Legendary global investor Mark Mobius says Ireland "has shown the way" in tackling its economic crisis.
Mr Mobius, who is highly esteemed in the international investment community, said the country had been "willing to take a bit of medicine" and that it would emerge from the crisis faster than other distressed nations.
"The Irish were able to take a bit of medicine, and the proof will be in the pudding, but I think they will come out of this a lot faster and a lot better at the end of the day as a result," said Mr Mobius during an interview with the Irish Independent.
He is the executive chairman of the Templeton Emerging Markets group and oversees about $50bn (€40bn) in assets.
"The Greeks have been hoodwinked by their politicians for so long ... but Irish politicians seem to have said, look these are the mistakes we've made, now let's get on with it," he added.
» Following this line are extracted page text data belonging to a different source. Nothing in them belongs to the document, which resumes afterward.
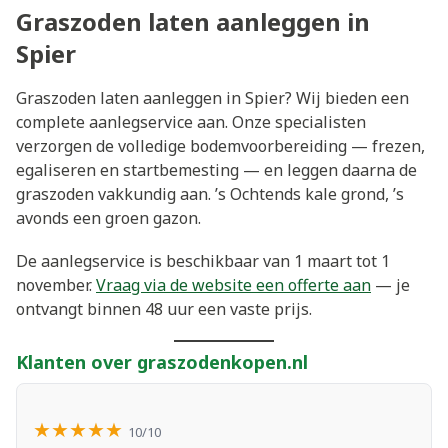
Graszoden laten aanleggen in
Spier
Graszoden laten aanleggen in Spier? Wij bieden een
complete aanlegservice aan. Onze specialisten
verzorgen de volledige bodemvoorbereiding — frezen,
egaliseren en startbemesting — en leggen daarna de
graszoden vakkundig aan. ’s Ochtends kale grond, ’s
avonds een groen gazon.
De aanlegservice is beschikbaar van 1 maart tot 1
november.
Vraag via de website een offerte aan
— je
ontvangt binnen 48 uur een vaste prijs.
Klanten over graszodenkopen.nl
★★★★★
10/10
Mr Mobius also said that he believed Greece -- where pro-bailout parties yesterday formed a new coalition government following last Sunday's general election, will remain in the eurozone. "I'm pretty optimistic, but I'm a lone voice in the wilderness. I've always felt that Greece will stay in and I believe Europe is going to be in good shape."
He has recently warned that Ireland, Greece, Spain and Portugal risked being classed as emerging rather than developed markets if any of them were to exit the euro and per capita income fell considerably.
He accepted that change wouldn't necessarily come quickly in Europe, but that at least the problems were being addressed.